MAMMOTH SPRING -- One generation has met another this school year in Mammoth Spring School District
A new program, the Foster Grandparent Program, began at the school last month and so far, students, staff and grandparents have benefited from the experience.
The elementary school has two grandparents, Mary Pierce and Shirley Wilson, who come to the school a half day, five days a week to help students.
According to Carol Burnett of the White River Area Agency on Aging, the Foster Grandparent Program was first begun 38 years ago in Arkansas. The local program covers a 10 county area and currently 87 volunteers work at the 27 school districts involved in the program. Viola School District in western Fulton County also participates in the program with three grandparent volunteers.

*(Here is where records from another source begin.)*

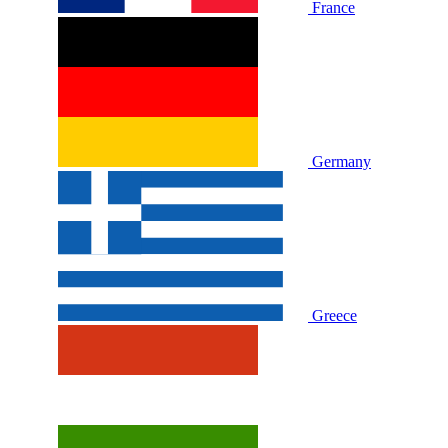
France
Germany
Greece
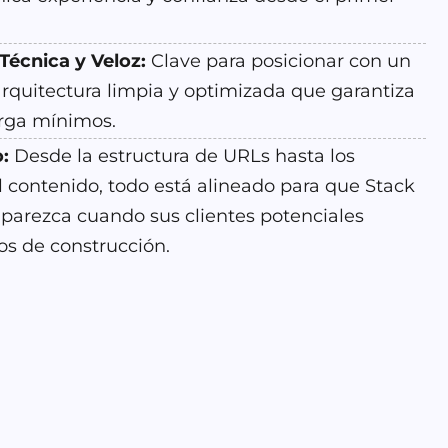
Técnica y Veloz
:
Clave para posicionar con un
arquitectura limpia y optimizada que garantiza
rga mínimos.
:
Desde la estructura de URLs hasta los
 contenido, todo está alineado para que Stack
parezca cuando sus clientes potenciales
os de construcción.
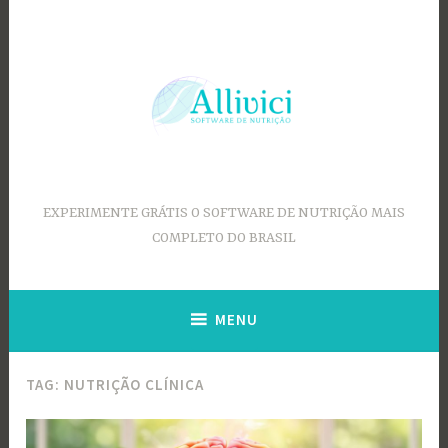
Ir
para
conteúdo
EXPERIMENTE GRÁTIS O SOFTWARE DE NUTRIÇÃO MAIS
COMPLETO DO BRASIL
MENU
TAG:
NUTRIÇÃO CLÍNICA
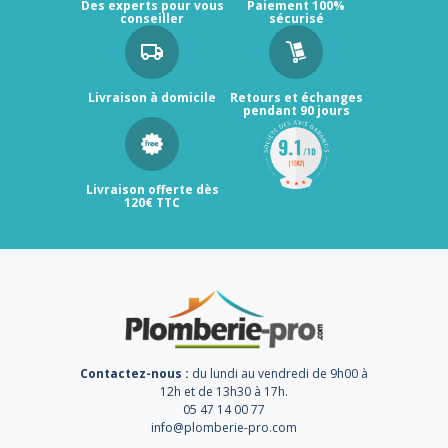
Des experts pour vous
Paiement 100%
conseiller
sécurisé
Livraison à domicile
Retours et échanges
pendant 90 jours
Livraison offerte dès
120€ TTC
Contactez-nous :
du lundi au vendredi de 9h00 à
12h et de 13h30 à 17h.
05 47 14 00 77
info@plomberie-pro.com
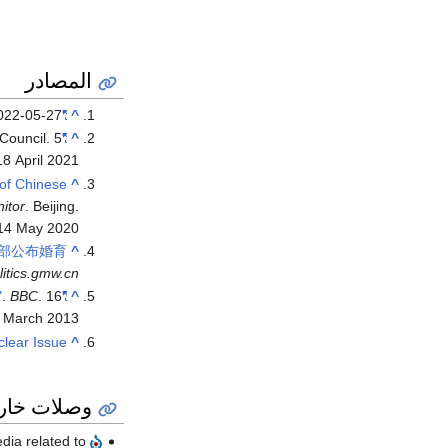
المصادر
022-05-27
"The Minister"
^
Council. 5
"Foreign Minister Wang Yi"
^
18 April
2021
of Chinese
^
itor
. Beijing
.
14 May
2020
全部公布婚育
^
litics.gmw.cn
.
BBC
. 16
"China People's Congress approves new cabinet"
^
 March
2013
clear Issue
^
وصلات خار
Media related to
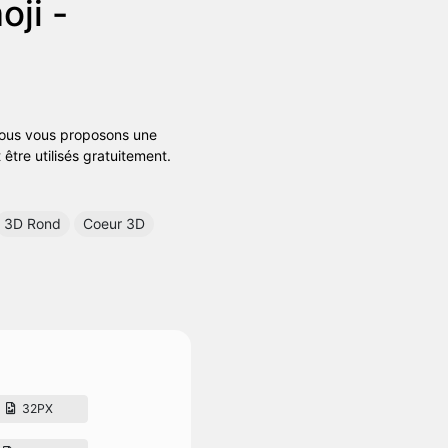
ji -
 Nous vous proposons une
être utilisés gratuitement.
3D Rond
Coeur 3D
32PX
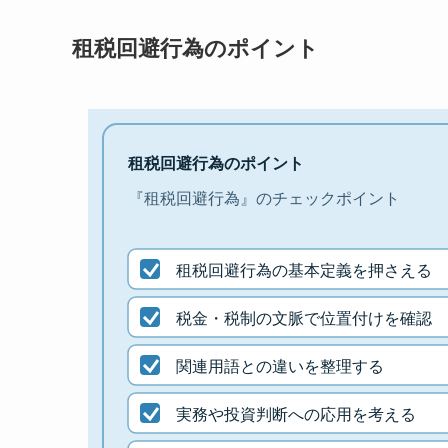
租税回避行為のポイント
租税回避行為のポイント
『租税回避行為』のチェックポイント
租税回避行為の基本定義を押さえる
税金・税制の文脈で位置付けを確認
関連用語との違いを整理する
実務や投資判断への応用を考える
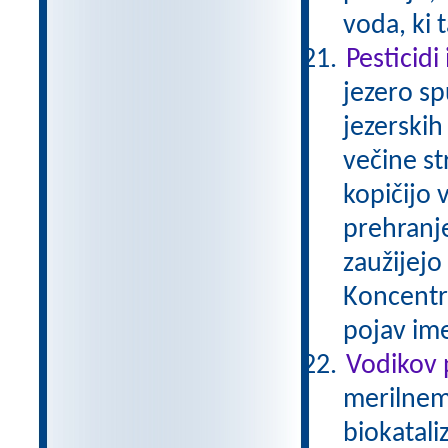
voda, ki 
Pesticidi
jezero sp
jezerskih
večine st
kopičijo 
prehranj
zaužijejo 
Koncentra
pojav im
Vodikov 
merilnem 
biokatali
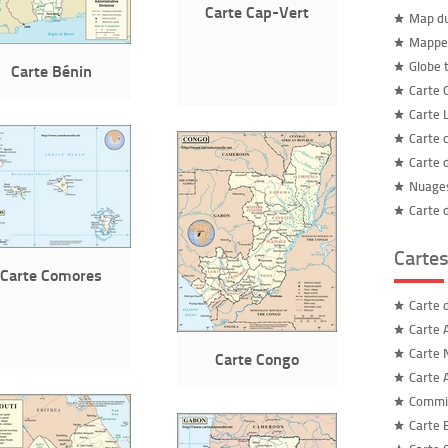
Carte Cap-Vert
Map d
Mappe
Globe 
Carte Bénin
Carte 
Carte L
Carte 
Carte 
Nuages
Carte 
Cartes
Carte Comores
Carte 
Carte 
Carte 
Carte Congo
Carte 
Commis
Carte 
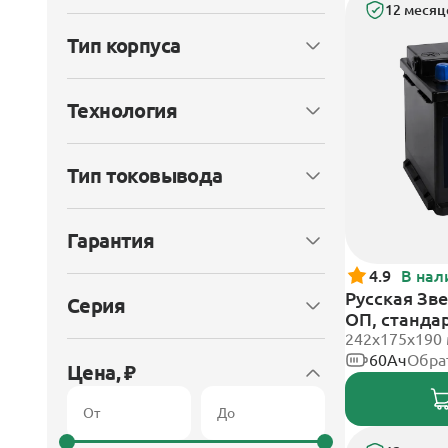
12 месяц
Тип корпуса
Технология
Тип токовывода
Гарантия
4.9
В нал
Русская Зве
Серия
ОП, станда
242x175x190
60Ач
Обра
Цена, ₽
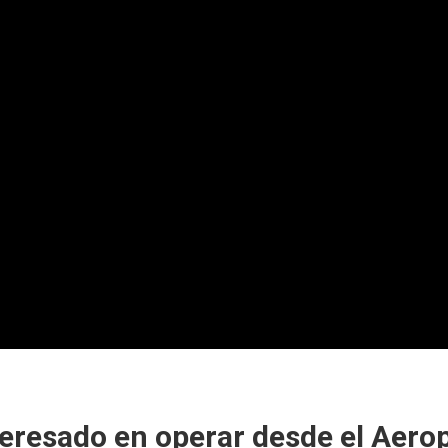
teresado en operar desde el Aero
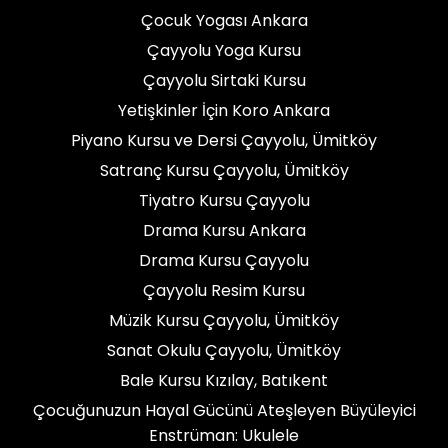
Çocuk Yogası Ankara
Çayyolu Yoga Kursu
Çayyolu Sirtaki Kursu
Yetişkinler İçin Koro Ankara
Piyano Kursu ve Dersi Çayyolu, Ümitköy
Satranç Kursu Çayyolu, Ümitköy
Tiyatro Kursu Çayyolu
Drama Kursu Ankara
Drama Kursu Çayyolu
Çayyolu Resim Kursu
Müzik Kursu Çayyolu, Ümitköy
Sanat Okulu Çayyolu, Ümitköy
Bale Kursu Kızılay, Batıkent
Çocuğunuzun Hayal Gücünü Ateşleyen Büyüleyici
Enstrüman: Ukulele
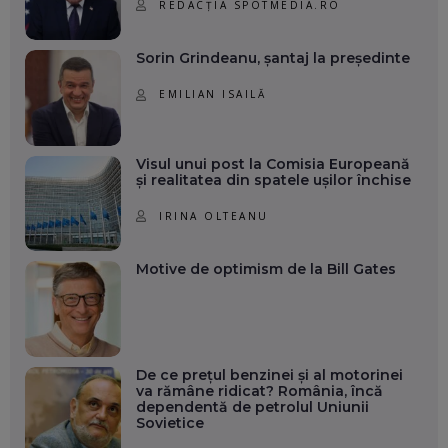
REDACȚIA SPOTMEDIA.RO
Sorin Grindeanu, șantaj la președinte
EMILIAN ISAILĂ
Visul unui post la Comisia Europeană
și realitatea din spatele ușilor închise
IRINA OLTEANU
Motive de optimism de la Bill Gates
De ce prețul benzinei și al motorinei
va rămâne ridicat? România, încă
dependentă de petrolul Uniunii
Sovietice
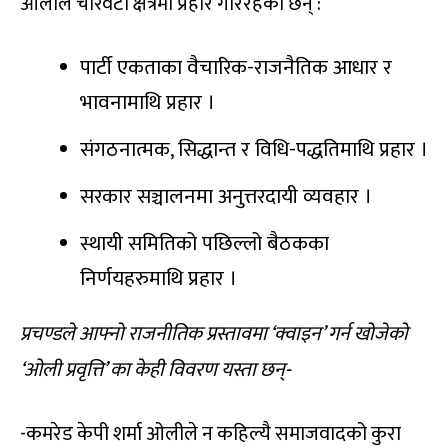
ओलीले चारवटा क्षेत्रमा प्रहार गरिरहेका छन् :
पार्टी एकताका वैचारिक-राजनैतिक आधार र
भावनामाथि प्रहार ।
संगठनात्मक, सिद्धान्त र विधि-पद्धतिमाथि प्रहार ।
सरकार सञ्चालनमा अनुत्तरदायी व्यवहार ।
स्थायी समितिको पछिल्लो बैठकका
निर्णयहरुमाथि प्रहार ।
प्रचण्डले आफ्नो राजनीतिक प्रस्तावमा ‘क्वाइन’ गर्न खोजेको
‘ओली प्रवृत्ति’ का केही विवरण यस्ता छन्-
-कमरेड केपी शर्मा ओलीले न कहिल्यै समाजवादको कुरा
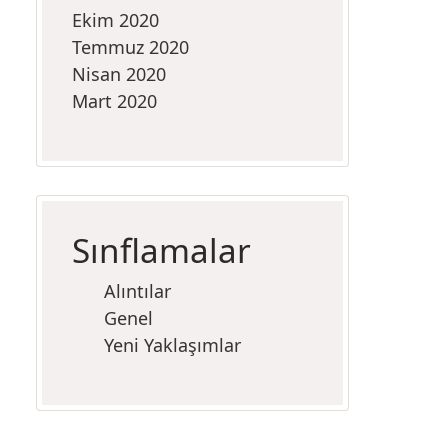
Ekim 2020
Temmuz 2020
Nisan 2020
Mart 2020
Sınflamalar
Alıntılar
Genel
Yeni Yaklaşımlar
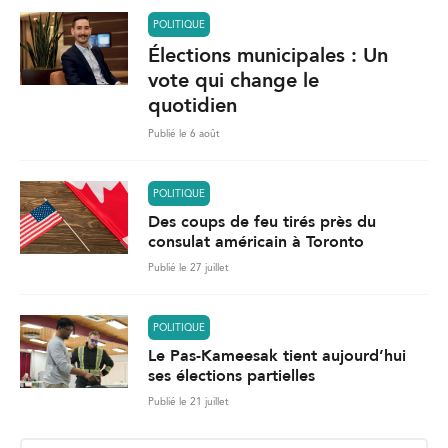
POLITIQUE
Élections municipales : Un
vote qui change le
quotidien
Publié le 6 août
POLITIQUE
Des coups de feu tirés près du
consulat américain à Toronto
Publié le 27 juillet
POLITIQUE
Le Pas-Kameesak tient aujourd’hui
ses élections partielles
Publié le 21 juillet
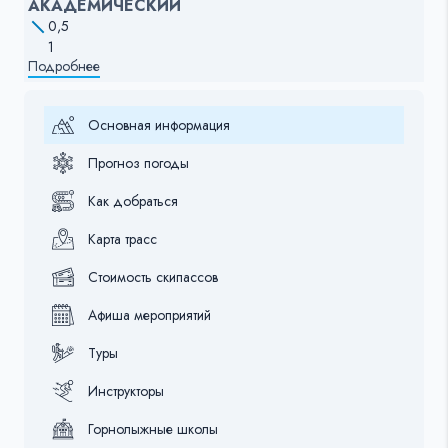
АКАДЕМИЧЕСКИЙ
0,5
1
Подробнее
Основная информация
Прогноз погоды
Как добраться
Карта трасс
Стоимость скипассов
Афиша мероприятий
Туры
Инструкторы
Горнолыжные школы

Burnett said volunteers need to be over 60 years of age and be able to volunteer 20 hours a week. "And they, of course, must love children," she said.
Burnett said there are several benefits to the seniors who become foster grandparents, including pre-service orientation and monthly training sessions, an annual physical examination, supplemental insurance, a small stipend for those who qualify, help with meals and transportation costs, "and the joy of knowing you are making a difference for children," Burnett said.
The program comes easy to Pierce, who is a grandmother and great-grandmother. "I've always enjoyed younger kids," Pierce said. She is retired after working for many years at Thayer News and Shady Oaks Healthcare. Pierce is 77 years young.
Wilson is 63 and is retired after working for 13 years at Lee's Curtain Factory in Thayer. "I'm learning right along with the kids. They are such a joy," Wilson said.
Both grandparents said they have grown from the program and will be there next year if they are able.
Elementary principal Ruth Stevens said she is excited and pleased about the program and hopes more seniors will get involved.